De ferro como era, Thatcher reagiu com toda a força militar de um país membro da Otan, a aliança militar ocidental, e destroçou as forças argentinas. Recuperou popularidade.

Tanto se tornou popular que, mesmo após ser afastada da liderança do Partido Conservador e, por extensão, de Downing Street, suas políticas continuaram de pé. Tony Blair, eleito em 1997, o primeiro trabalhista a vencer desde 1979, teve que inventar um novo rótulo para seu governo, em vez de voltar ao trabalhismo (social-democracia) de sempre.

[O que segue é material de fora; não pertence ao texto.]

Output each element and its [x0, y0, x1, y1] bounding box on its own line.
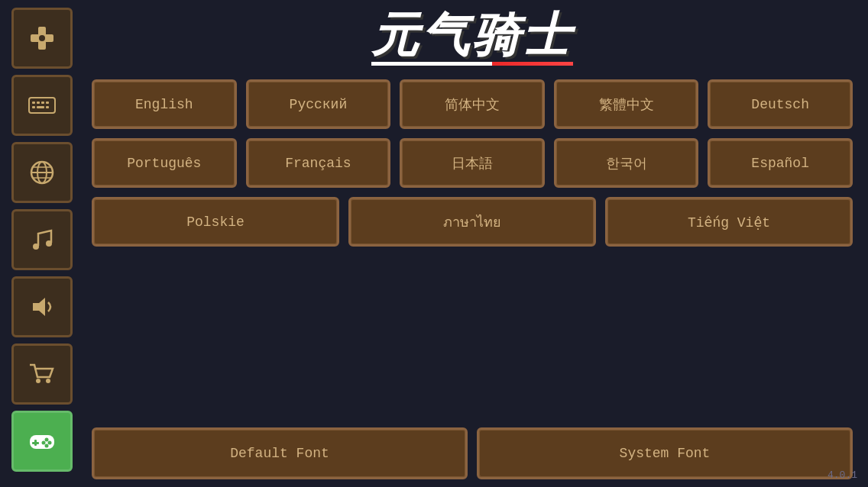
- sidebar-item-keyboard[interactable]: [11, 75, 73, 136]
- lang-btn-french[interactable]: Français: [246, 138, 391, 188]
- sidebar: [0, 0, 84, 487]
- sound-icon: [27, 292, 57, 322]
- logo-text: 元气骑士: [371, 11, 573, 59]
- sidebar-item-controller[interactable]: [11, 411, 73, 472]
- svg-rect-3: [29, 98, 55, 113]
- svg-point-16: [33, 244, 39, 250]
- sidebar-item-cart[interactable]: [11, 343, 73, 405]
- svg-rect-4: [32, 102, 35, 104]
- lang-btn-polish[interactable]: Polskie: [92, 197, 339, 247]
- controller-icon: [27, 426, 57, 456]
- svg-rect-5: [37, 102, 40, 104]
- lang-btn-thai[interactable]: ภาษาไทย: [348, 197, 596, 247]
- keyboard-icon: [27, 90, 57, 121]
- svg-point-24: [45, 438, 49, 442]
- svg-point-17: [46, 240, 52, 247]
- default-font-button[interactable]: Default Font: [92, 427, 468, 479]
- svg-rect-23: [32, 442, 39, 444]
- logo-container: 元气骑士: [371, 11, 573, 66]
- svg-marker-18: [33, 298, 45, 316]
- cart-icon: [27, 359, 57, 389]
- svg-rect-9: [37, 106, 44, 108]
- lang-btn-japanese[interactable]: 日本語: [400, 138, 545, 188]
- svg-point-26: [42, 441, 46, 445]
- lang-btn-deutsch[interactable]: Deutsch: [708, 79, 853, 129]
- lang-btn-russian[interactable]: Русский: [246, 79, 391, 129]
- logo-underline: [371, 62, 573, 66]
- language-grid: English Русский 简体中文 繁體中文 Deutsch Portug…: [92, 79, 853, 424]
- font-row: Default Font System Font: [92, 427, 853, 479]
- dpad-icon: [27, 23, 57, 53]
- sidebar-item-music[interactable]: [11, 209, 73, 270]
- svg-rect-7: [46, 102, 49, 104]
- logo-area: 元气骑士: [92, 11, 853, 66]
- system-font-button[interactable]: System Font: [477, 427, 853, 479]
- lang-btn-simplified-chinese[interactable]: 简体中文: [400, 79, 545, 129]
- svg-rect-10: [46, 106, 49, 108]
- lang-btn-spanish[interactable]: Español: [708, 138, 853, 188]
- language-row-2: Português Français 日本語 한국어 Español: [92, 138, 853, 188]
- sidebar-item-sound[interactable]: [11, 276, 73, 337]
- lang-btn-traditional-chinese[interactable]: 繁體中文: [554, 79, 699, 129]
- language-row-1: English Русский 简体中文 繁體中文 Deutsch: [92, 79, 853, 129]
- svg-point-25: [48, 441, 52, 445]
- version-label: 4.0.1: [828, 469, 857, 481]
- music-icon: [27, 224, 57, 255]
- sidebar-item-gamepad[interactable]: [11, 8, 73, 69]
- globe-icon: [27, 157, 57, 188]
- svg-point-2: [39, 35, 45, 41]
- svg-rect-8: [32, 106, 35, 108]
- main-content: 元气骑士 English Русский 简体中文 繁體中文 Deutsch P…: [84, 0, 868, 487]
- svg-point-19: [36, 379, 40, 383]
- language-row-3: Polskie ภาษาไทย Tiếng Việt: [92, 197, 853, 247]
- lang-btn-portuguese[interactable]: Português: [92, 138, 237, 188]
- svg-point-20: [46, 379, 50, 383]
- lang-btn-vietnamese[interactable]: Tiếng Việt: [605, 197, 853, 247]
- lang-btn-english[interactable]: English: [92, 79, 237, 129]
- svg-point-27: [45, 444, 49, 448]
- sidebar-item-globe[interactable]: [11, 142, 73, 203]
- svg-rect-6: [41, 102, 44, 104]
- lang-btn-korean[interactable]: 한국어: [554, 138, 699, 188]
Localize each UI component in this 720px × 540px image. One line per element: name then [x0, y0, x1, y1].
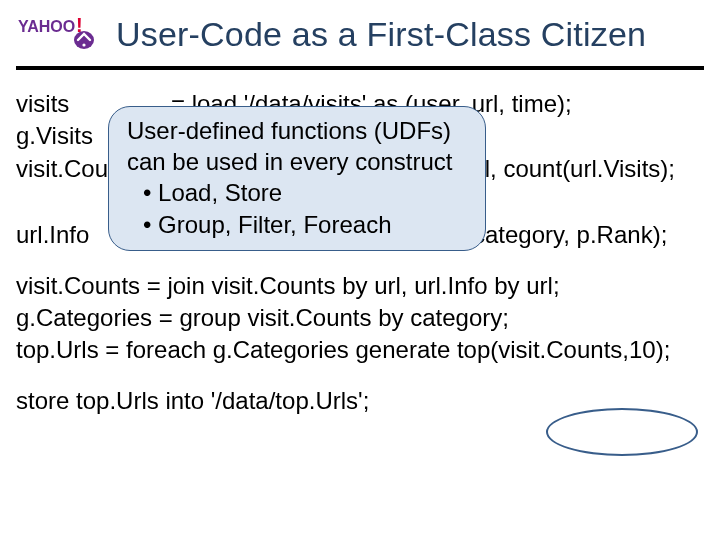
slide-title: User-Code as a First-Class Citizen: [116, 15, 646, 54]
slide-header: YAHOO ! User-Code as a First-Class Citiz…: [0, 0, 720, 66]
svg-point-3: [82, 43, 85, 46]
title-underline: [16, 66, 704, 70]
callout-line: can be used in every construct: [127, 146, 467, 177]
code-line-5: visit.Counts = join visit.Counts by url,…: [16, 270, 704, 302]
callout-bullet: • Load, Store: [143, 177, 467, 208]
callout-udf: User-defined functions (UDFs) can be use…: [108, 106, 486, 251]
yahoo-logo: YAHOO !: [18, 10, 96, 58]
callout-bullet: • Group, Filter, Foreach: [143, 209, 467, 240]
svg-text:YAHOO: YAHOO: [18, 18, 75, 35]
code-line-7: top.Urls = foreach g.Categories generate…: [16, 334, 704, 366]
highlight-oval: [546, 408, 698, 456]
code-line-6: g.Categories = group visit.Counts by cat…: [16, 302, 704, 334]
callout-line: User-defined functions (UDFs): [127, 115, 467, 146]
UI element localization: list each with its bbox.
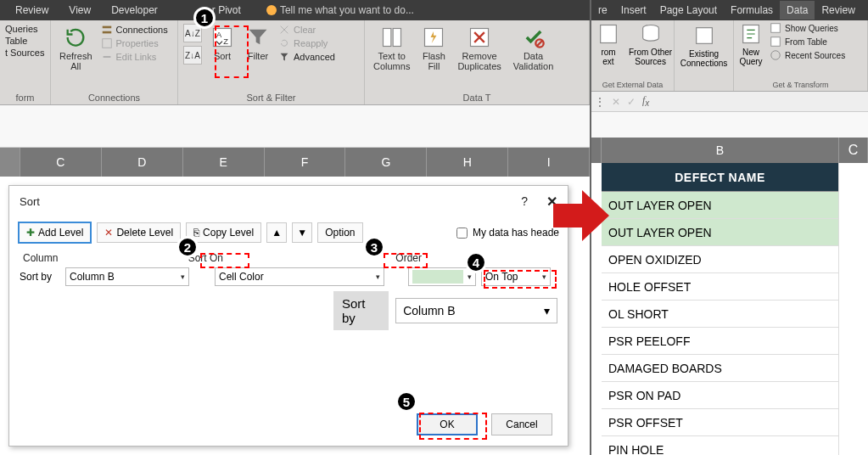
col-header-g[interactable]: G <box>345 148 427 177</box>
r-col-header-c[interactable]: C <box>839 138 868 163</box>
col-header-h[interactable]: H <box>427 148 508 177</box>
flash-fill-button[interactable]: Flash Fill <box>418 24 449 73</box>
add-level-button[interactable]: ✚Add Level <box>18 222 92 244</box>
delete-level-button[interactable]: ✕Delete Level <box>97 222 181 243</box>
table-row[interactable]: PSR PEELOFF <box>602 328 838 355</box>
col-header-i[interactable]: I <box>508 148 590 177</box>
clear-icon <box>278 24 290 36</box>
tab-review[interactable]: Review <box>5 1 59 20</box>
tab-view[interactable]: View <box>59 1 101 20</box>
truncated-group-label: form <box>5 91 45 103</box>
sort-filter-group-label: Sort & Filter <box>183 91 359 103</box>
arrow-icon <box>553 187 609 244</box>
refresh-all-button[interactable]: Refresh All <box>56 24 96 73</box>
sort-on-dropdown[interactable]: Cell Color▾ <box>215 267 384 286</box>
col-header-c[interactable]: C <box>20 148 102 177</box>
r-tab-formulas[interactable]: Formulas <box>724 1 780 20</box>
callout-1: 1 <box>193 7 216 29</box>
table-row[interactable]: OL SHORT <box>602 301 838 328</box>
properties-icon <box>101 37 113 49</box>
cell-color-dropdown[interactable]: ▾ <box>408 267 476 286</box>
tell-me[interactable]: Tell me what you want to do... <box>266 4 414 16</box>
move-up-button[interactable]: ▲ <box>266 222 287 243</box>
copy-level-button[interactable]: ⎘Copy Level <box>186 222 261 243</box>
new-query-button[interactable]: New Query <box>737 22 764 66</box>
from-table-button[interactable]: From Table <box>770 36 845 48</box>
tell-me-text: Tell me what you want to do... <box>280 4 414 16</box>
svg-point-17 <box>771 51 781 60</box>
sort-icon: AZ <box>210 25 234 49</box>
move-down-button[interactable]: ▼ <box>292 222 312 243</box>
from-text-button[interactable]: rom ext <box>595 22 622 66</box>
truncated-queries[interactable]: Queries <box>5 24 45 34</box>
table-row[interactable]: OUT LAYER OPEN <box>602 192 838 219</box>
table-row[interactable]: PIN HOLE <box>602 436 838 455</box>
formula-bar[interactable]: ⋮ ✕ ✓ fx <box>591 92 868 112</box>
fb-cancel[interactable]: ✕ <box>612 96 620 108</box>
chevron-down-icon: ▾ <box>544 304 550 317</box>
reapply-button[interactable]: Reapply <box>278 37 335 49</box>
truncated-sources[interactable]: t Sources <box>5 48 45 58</box>
r-tab-data[interactable]: Data <box>780 1 815 20</box>
sortby-column-dropdown[interactable]: Column B▾ <box>65 267 189 286</box>
sortby-column-dropdown-2[interactable]: Column B▾ <box>395 298 557 323</box>
r-tab-review[interactable]: Review <box>815 1 861 20</box>
from-table-icon <box>770 36 781 48</box>
chevron-down-icon: ▾ <box>542 272 546 281</box>
tab-developer[interactable]: Developer <box>101 1 168 20</box>
edit-links-button[interactable]: Edit Links <box>101 51 168 63</box>
text-to-columns-button[interactable]: Text to Columns <box>370 24 413 73</box>
table-row[interactable]: PSR OFFSET <box>602 409 838 436</box>
advanced-icon <box>278 51 290 63</box>
table-row[interactable]: DAMAGED BOARDS <box>602 355 838 382</box>
cancel-button[interactable]: Cancel <box>491 413 552 435</box>
recent-sources-button[interactable]: Recent Sources <box>770 49 845 61</box>
table-row[interactable]: HOLE OFFSET <box>602 273 838 301</box>
data-validation-button[interactable]: Data Validation <box>510 24 557 73</box>
chevron-down-icon: ▾ <box>376 272 380 281</box>
sort-button[interactable]: AZ Sort <box>207 24 238 63</box>
help-button[interactable]: ? <box>521 194 528 208</box>
order-dropdown[interactable]: On Top▾ <box>481 267 551 286</box>
headers-checkbox-label: My data has heade <box>473 227 559 239</box>
r-col-header-b[interactable]: B <box>602 138 839 163</box>
col-header-f[interactable]: F <box>265 148 346 177</box>
headers-checkbox-wrap[interactable]: My data has heade <box>456 227 559 239</box>
color-swatch <box>412 270 463 284</box>
from-other-sources-button[interactable]: From Other Sources <box>627 22 674 66</box>
r-tab-insert[interactable]: Insert <box>614 1 653 20</box>
table-row[interactable]: PSR ON PAD <box>602 382 838 409</box>
callout-5: 5 <box>395 390 417 413</box>
connections-icon <box>101 24 113 36</box>
truncated-table[interactable]: Table <box>5 36 45 46</box>
refresh-icon <box>64 25 87 49</box>
col-header-d[interactable]: D <box>102 148 183 177</box>
remove-duplicates-button[interactable]: Remove Duplicates <box>454 24 504 73</box>
headers-checkbox[interactable] <box>456 228 468 239</box>
sort-desc-button[interactable]: Z↓A <box>183 46 202 65</box>
r-tab-page-layout[interactable]: Page Layout <box>653 1 724 20</box>
sort-az-buttons: A↓Z Z↓A <box>183 24 202 65</box>
sortby-label: Sort by <box>20 271 65 283</box>
table-row[interactable]: OPEN OXIDIZED <box>602 246 838 273</box>
fx-icon[interactable]: fx <box>642 94 649 108</box>
filter-button[interactable]: Filter <box>243 24 273 63</box>
svg-rect-7 <box>393 29 400 47</box>
fb-enter[interactable]: ✓ <box>627 96 636 108</box>
ok-button[interactable]: OK <box>417 413 478 435</box>
svg-rect-13 <box>696 28 712 44</box>
clear-filter-button[interactable]: Clear <box>278 24 335 36</box>
connections-button[interactable]: Connections <box>101 24 168 36</box>
ribbon-body: Queries Table t Sources form Refresh All… <box>0 20 590 105</box>
show-queries-button[interactable]: Show Queries <box>770 22 845 34</box>
options-button[interactable]: Option <box>317 222 362 243</box>
r-tab-0[interactable]: re <box>591 1 614 20</box>
existing-connections-button[interactable]: Existing Connections <box>678 22 730 70</box>
svg-rect-2 <box>102 39 111 48</box>
col-header-e[interactable]: E <box>183 148 265 177</box>
table-row[interactable]: OUT LAYER OPEN <box>602 219 838 246</box>
svg-rect-1 <box>102 31 111 34</box>
callout-3: 3 <box>363 236 385 258</box>
properties-button[interactable]: Properties <box>101 37 168 49</box>
advanced-filter-button[interactable]: Advanced <box>278 51 335 63</box>
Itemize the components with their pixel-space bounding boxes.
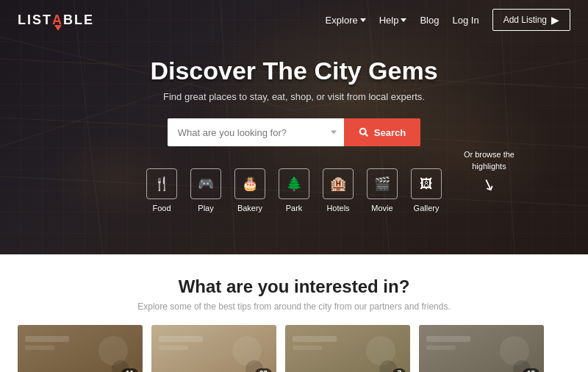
svg-rect-28 — [426, 336, 470, 342]
card-thumb-3[interactable]: 13 — [419, 325, 544, 372]
category-hotels[interactable]: 🏨 Hotels — [323, 168, 354, 212]
card-badge-1: 33 — [255, 368, 272, 372]
cat-label-play: Play — [198, 204, 213, 212]
search-button[interactable]: Search — [344, 118, 420, 146]
nav-blog[interactable]: Blog — [420, 15, 439, 26]
svg-rect-24 — [293, 346, 322, 350]
search-icon — [359, 127, 369, 137]
nav-explore[interactable]: Explore — [326, 15, 366, 26]
cat-label-gallery: Gallery — [414, 204, 440, 212]
svg-rect-29 — [426, 346, 456, 350]
bottom-section: What are you interested in? Explore some… — [0, 254, 588, 372]
svg-rect-18 — [159, 336, 203, 342]
svg-line-11 — [365, 134, 368, 137]
add-listing-icon: ▶ — [551, 14, 559, 26]
card-image-0 — [18, 325, 143, 372]
cat-label-food: Food — [152, 204, 171, 212]
add-listing-button[interactable]: Add Listing ▶ — [492, 9, 570, 31]
logo-a: A — [52, 12, 63, 28]
nav-login[interactable]: Log In — [452, 15, 478, 26]
svg-rect-14 — [25, 346, 54, 350]
card-image-2 — [285, 325, 410, 372]
hero-section: LISTABLE Explore Help Blog Log In Add Li… — [0, 0, 588, 254]
category-park[interactable]: 🌲 Park — [279, 168, 309, 212]
navbar: LISTABLE Explore Help Blog Log In Add Li… — [0, 0, 588, 40]
cat-icon-movie: 🎬 — [367, 168, 398, 199]
hero-subtitle: Find great places to stay, eat, shop, or… — [163, 91, 425, 102]
logo: LISTABLE — [18, 12, 94, 28]
explore-dropdown-icon — [360, 18, 366, 22]
cat-icon-hotels: 🏨 — [323, 168, 354, 199]
svg-rect-23 — [293, 336, 337, 342]
category-food[interactable]: 🍴 Food — [146, 168, 177, 212]
svg-rect-19 — [159, 346, 188, 350]
cat-label-movie: Movie — [371, 204, 392, 212]
section-subtitle: Explore some of the best tips from aroun… — [18, 301, 570, 312]
card-thumb-0[interactable]: 11 — [18, 325, 143, 372]
search-input[interactable] — [168, 118, 344, 146]
logo-text-before: LIST — [18, 12, 52, 28]
logo-text-after: BLE — [63, 12, 94, 28]
cat-icon-bakery: 🎂 — [234, 168, 265, 199]
nav-right: Explore Help Blog Log In Add Listing ▶ — [326, 9, 570, 31]
search-bar: Search — [168, 118, 420, 146]
card-thumb-1[interactable]: 33 — [151, 325, 276, 372]
cat-label-hotels: Hotels — [326, 204, 349, 212]
browse-highlights-label: Or browse the highlights ↙ — [464, 149, 514, 194]
card-image-3 — [419, 325, 544, 372]
category-bakery[interactable]: 🎂 Bakery — [234, 168, 265, 212]
cat-icon-play: 🎮 — [190, 168, 221, 199]
nav-help[interactable]: Help — [379, 15, 407, 26]
svg-point-10 — [360, 129, 366, 135]
card-thumb-2[interactable]: 7 — [285, 325, 410, 372]
category-play[interactable]: 🎮 Play — [190, 168, 221, 212]
search-input-wrap — [168, 118, 344, 146]
logo-arrow-icon — [54, 25, 62, 31]
browse-highlights-text: Or browse the highlights — [464, 149, 514, 172]
card-badge-3: 13 — [523, 368, 539, 372]
section-title: What are you interested in? — [18, 276, 570, 297]
cat-label-bakery: Bakery — [237, 204, 262, 212]
svg-rect-13 — [25, 336, 69, 342]
hero-title: Discover The City Gems — [150, 57, 437, 85]
categories-row: 🍴 Food 🎮 Play 🎂 Bakery 🌲 Park 🏨 Hotels 🎬… — [146, 168, 442, 212]
category-gallery[interactable]: 🖼 Gallery — [411, 168, 442, 212]
card-image-1 — [151, 325, 276, 372]
help-dropdown-icon — [401, 18, 406, 22]
cat-icon-gallery: 🖼 — [411, 168, 442, 199]
card-badge-0: 11 — [121, 368, 138, 372]
cat-label-park: Park — [286, 204, 303, 212]
category-movie[interactable]: 🎬 Movie — [367, 168, 398, 212]
card-row: 11 33 — [18, 325, 570, 372]
cat-icon-park: 🌲 — [279, 168, 309, 199]
cat-icon-food: 🍴 — [146, 168, 177, 199]
curved-arrow-icon: ↙ — [480, 174, 499, 196]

Foi a Terceira Via, caminho supostamente intermediário entre o liberalismo puro e duro de Thatcher e o intervencionismo tradicional da social-democracia. Posto de outra forma: o legado de Thatcher era tão pesado que o trabalhismo teve que caminhar para a direita para conseguir voltar a Downing Street.

Só agora, com o brexit, o orgulho britânico se vê realmente abalado, até no epicentro do liberalismo thatcherista, a City londrina. Seus barões hesitam entre ficar no Reino Unido ou atravessar o Canal da Mancha. Nada menos thatcherista.